First off, Apple has added a new section to the App Store Review Guidelines about data security. The company says that apps sure implement measures that ensure proper handling of user data:
Apps should implement appropriate security measures to ensure proper handling of user information collected pursuant to the Apple Developer Program License Agreement and these Guidelines (see Guideline 5.1 for more information) and prevent its unauthorized use, disclosure, or access by third parties.
Apple also describes how developers can offer free trials of their applications. While previously described free trials for subscription-based applications, it now says that non-subscription apps may offer a free time-based trial by using a “non-consumable” in-app purchase:
Non-subscription apps may offer a free time-based trial period before presenting a full unlock option by setting up a Non-Consumable IAP item at Price Tier 0 that follows the naming convention: “14-day Trial.”
Prior to the start of the trial, your app must clearly identify its duration, the content or services that will no longer be accessible when the trial ends, and any downstream charges the user would need to pay for full functionality. Learn more about managing content access and the duration of the trial period using Receipts and Device Check.
This is notable as Apple’s Review Guidelines previously only laid out the process for free trials as they related to subscription applications. Now, however, the company is condoning free trials for all types of applications.
The new guidelines also clarify rules surrounding multi-platform services. This specifically seems to relate to apps like Steam Link, which Apple notably rejected last month. Apple now says that apps operating across multiple platforms may allow users to access content acquired elsewhere, but that content must also be available via in-app purchases.
Multiplatform Services: Apps that operate across multiple platforms may allow users to access content, subscriptions, or features they have acquired elsewhere, provided those items are also available as in-app purchases within the app. You must not directly or indirectly target iOS users to use a purchasing method other than in-app purchase, and your general communications about other purchasing methods must not discourage use of in-app purchase.

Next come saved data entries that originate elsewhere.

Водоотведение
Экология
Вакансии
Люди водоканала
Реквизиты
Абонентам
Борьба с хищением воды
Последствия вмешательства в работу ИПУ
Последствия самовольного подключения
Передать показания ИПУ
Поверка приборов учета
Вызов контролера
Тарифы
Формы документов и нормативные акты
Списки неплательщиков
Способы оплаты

Also related to remote mirroring applications like Steam Link, Apple outlines that the host device for such apps must be a personal computer owned by the user and more:
(a) The host device is a personal computer owned by the user, and both the host and client must be connected on a local and LAN-based network.
(b) Any software or services appearing in the client are fully rendered on the screen of the host device, and may not use APIs or platform features beyond what is required to stream the Remote Desktop
(c) All account creation and management must be initiated from the host device.
(d) The UI appearing on the client does not resemble an iOS or App Store view, does not provide a store-like interface, or include the ability to browse, select, or purchase software not already owned or licensed by the user. For the sake of clarity, transactions taking place within mirrored software do not need to use in-app purchase, provided the transactions are processed on the host device.
Furthermore, Apple includes some new details about cryptocurrency and specifically says apps cannot mine cryptocurrency in the background.
(i) Wallets: Apps may facilitate virtual currency storage, provided they are offered by developers enrolled as an organization.
(ii) Mining: Apps may not mine for cryptocurrencies unless the processing is performed off device (e.g. cloud-based mining).
(iii) Exchanges: Apps may facilitate transactions or transmissions of cryptocurrency on an approved exchange, provided they are offered by the exchange itself.
(iv) Initial Coin Offerings: Apps facilitating Initial Coin Offerings (“ICOs”), cryptocurrency futures trading, and other crypto-securities or quasi-securities trading must come from established banks, securities firms, futures commission merchants (“FCM”), or other approved financial institutions and must comply with all applicable law.
(v) Cryptocurrency apps may not offer currency for completing tasks, such as downloading other apps, encouraging other users to download, posting to social networks, etc.
Also included in today’s revisions are new details about in-app advertising. Apple says that ads must be appropriate for the app’s audience and may not target sensitive user data:
Advertising: Ads displayed in an app must be appropriate for the app’s age rating, allow the user to see all information used to target them for that ad (without requiring the user to leave the app), and may not engage in targeted or behavioral advertising based on sensitive user data such as health/medical data (e.g. from the HealthKit APIs), school and classroom data (e.g. from ClassKit), or from kids (e.g. from apps in the Kids Category), etc.
Interstitial ads or ads that interrupt or block the user experience must clearly indicate that they are an ad, must not manipulate or trick users into tapping into them, and must provide easily accessible and visible close/skip buttons large enough for people to easily dismiss the ad.